What the task asks: Whenever a line of the material contains the string "Sarrià", it should be copied.

=== Begin Enclosure ===

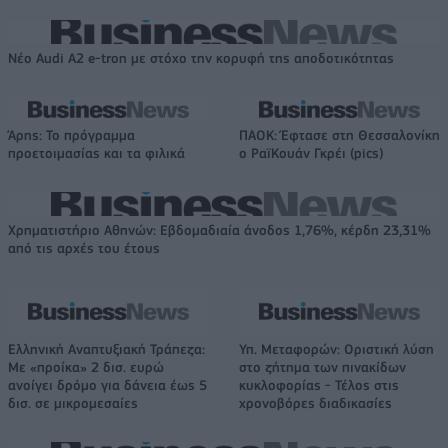
Νέο Audi A2 e-tron με στόχο την κορυφή της αποδοτικότητας
Άρης: Το πρόγραμμα
ΠΑΟΚ: Έφτασε στη Θεσσαλονίκη
προετοιμασίας και τα φιλικά
ο ΡαϊΚουάν Γκρέι (pics)
Χρηματιστήριο Αθηνών: Εβδομαδιαία άνοδος 1,76%, κέρδη 23,31%
από τις αρχές του έτους
Ελληνική Αναπτυξιακή Τράπεζα:
Υπ. Μεταφορών: Οριστική λύση
Με «προίκα» 2 δισ. ευρώ
στο ζήτημα των πινακίδων
ανοίγει δρόμο για δάνεια έως 5
κυκλοφορίας - Τέλος στις
δισ. σε μικρομεσαίες
χρονοβόρες διαδικασίες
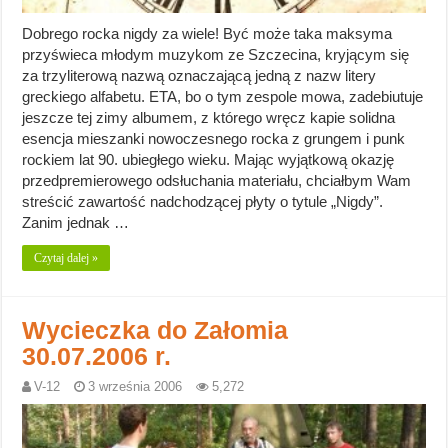
Dobrego rocka nigdy za wiele! Być może taka maksyma
przyświeca młodym muzykom ze Szczecina, kryjącym się
za trzyliterową nazwą oznaczającą jedną z nazw litery
greckiego alfabetu. ETA, bo o tym zespole mowa, zadebiutuje
jeszcze tej zimy albumem, z którego wręcz kapie solidna
esencja mieszanki nowoczesnego rocka z grungem i punk
rockiem lat 90. ubiegłego wieku. Mając wyjątkową okazję
przedpremierowego odsłuchania materiału, chciałbym Wam
streścić zawartość nadchodzącej płyty o tytule „Nigdy”.
Zanim jednak …
Czytaj dalej »
Wycieczka do Załomia
30.07.2006 r.
V-12
3 września 2006
5,272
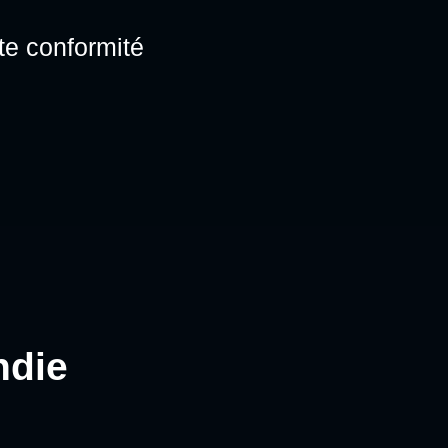
te conformité
ndie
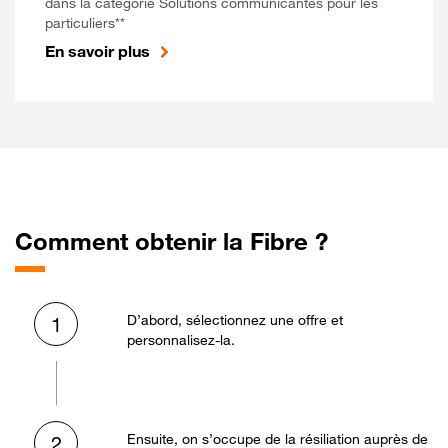
dans la catégorie Solutions communicantes pour les
particuliers**
En savoir plus
Comment obtenir la Fibre ?
D’abord, sélectionnez une offre et
1
personnalisez-la.
Ensuite, on s’occupe de la résiliation auprès de
2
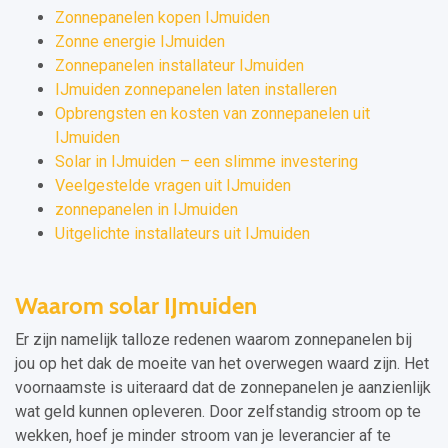
Zonnepanelen kopen IJmuiden
Zonne energie IJmuiden
Zonnepanelen installateur IJmuiden
IJmuiden zonnepanelen laten installeren
Opbrengsten en kosten van zonnepanelen uit
IJmuiden
Solar in IJmuiden – een slimme investering
Veelgestelde vragen uit IJmuiden
zonnepanelen in IJmuiden
Uitgelichte installateurs uit IJmuiden
Waarom solar IJmuiden
Er zijn namelijk talloze redenen waarom zonnepanelen bij
jou op het dak de moeite van het overwegen waard zijn. Het
voornaamste is uiteraard dat de zonnepanelen je aanzienlijk
wat geld kunnen opleveren. Door zelfstandig stroom op te
wekken, hoef je minder stroom van je leverancier af te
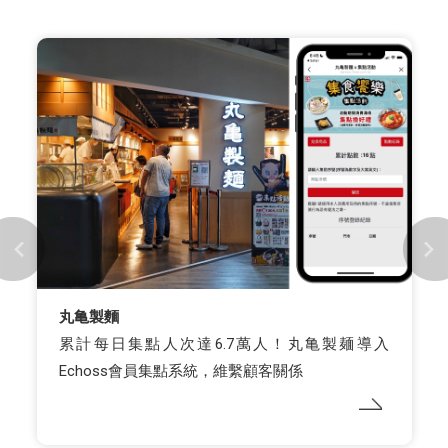
丸亀製麵
累計每日集點人次達6.7萬人！丸亀製麺導入
Echoss會員集點系統，維繫顧客關係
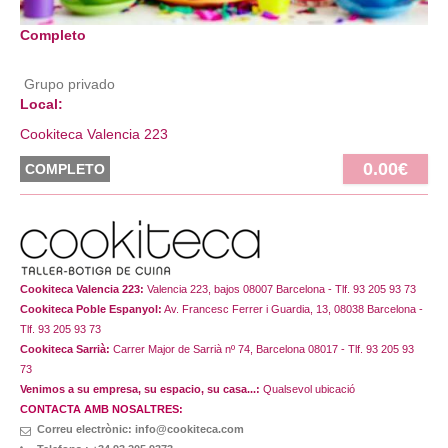
Completo
Grupo privado
Local:
Cookiteca Valencia 223
0.00€
COMPLETO
Cookiteca Valencia 223:
Valencia 223, bajos 08007 Barcelona - Tlf. 93 205 93 73
Cookiteca Poble Espanyol:
Av. Francesc Ferrer i Guardia, 13, 08038 Barcelona -
Tlf. 93 205 93 73
Cookiteca Sarrià:
Carrer Major de Sarrià nº 74, Barcelona 08017 - Tlf. 93 205 93
73
Venimos a su empresa, su espacio, su casa...:
Qualsevol ubicació
CONTACTA AMB NOSALTRES:
Correu electrònic: info@cookiteca.com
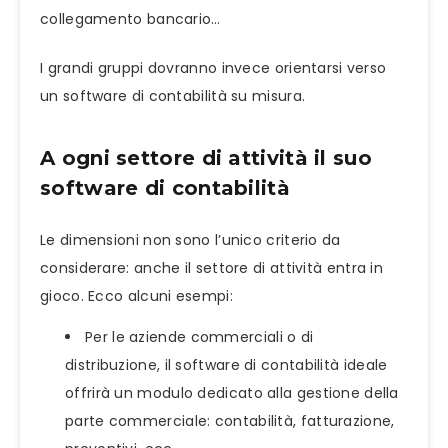
collegamento bancario…
I grandi gruppi dovranno invece orientarsi verso
un software di contabilità su misura.
A ogni settore di attività il suo
software di contabilità
Le dimensioni non sono l’unico criterio da
considerare: anche il settore di attività entra in
gioco. Ecco alcuni esempi:
Per le aziende commerciali o di
distribuzione, il software di contabilità ideale
offrirà un modulo dedicato alla gestione della
parte commerciale: contabilità, fatturazione,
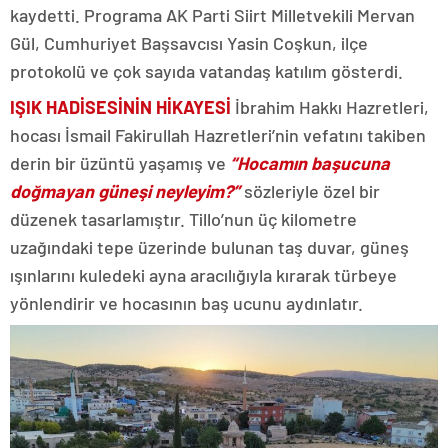
kaydetti. Programa AK Parti Siirt Milletvekili Mervan
Gül, Cumhuriyet Başsavcısı Yasin Coşkun, ilçe
protokolü ve çok sayıda vatandaş katılım gösterdi.
IŞIK HADİSESİNİN HİKAYESİ
İbrahim Hakkı Hazretleri,
hocası İsmail Fakirullah Hazretleri’nin vefatını takiben
derin bir üzüntü yaşamış ve
“Hocamın başucuna
doğmayan güneşi neyleyim?”
sözleriyle özel bir
düzenek tasarlamıştır. Tillo’nun üç kilometre
uzağındaki tepe üzerinde bulunan taş duvar, güneş
ışınlarını kuledeki ayna aracılığıyla kırarak türbeye
yönlendirir ve hocasının baş ucunu aydınlatır.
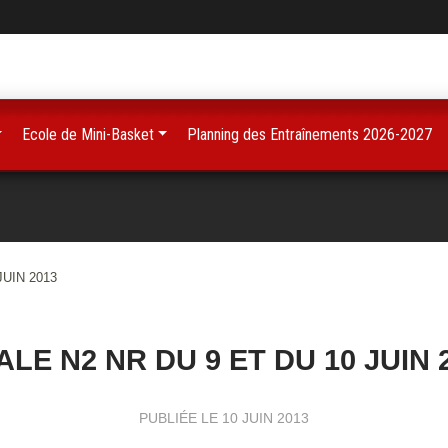
Ecole de Mini-Basket
Planning des Entraînements 2026-2027
JUIN 2013
ALE N2 NR DU 9 ET DU 10 JUIN 
PUBLIÉE LE
10 JUIN 2013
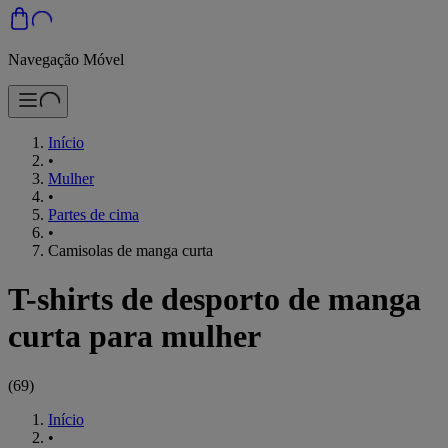
Navegação Móvel
Início
•
Mulher
•
Partes de cima
•
Camisolas de manga curta
T-shirts de desporto de manga
curta para mulher
(
69
)
Início
•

=== End Enclosure ===

Answer section:
Cookiteca Sarrià:
Carrer Major de Sarrià nº 74, Barcelona 08017 - Tlf. 93 205 93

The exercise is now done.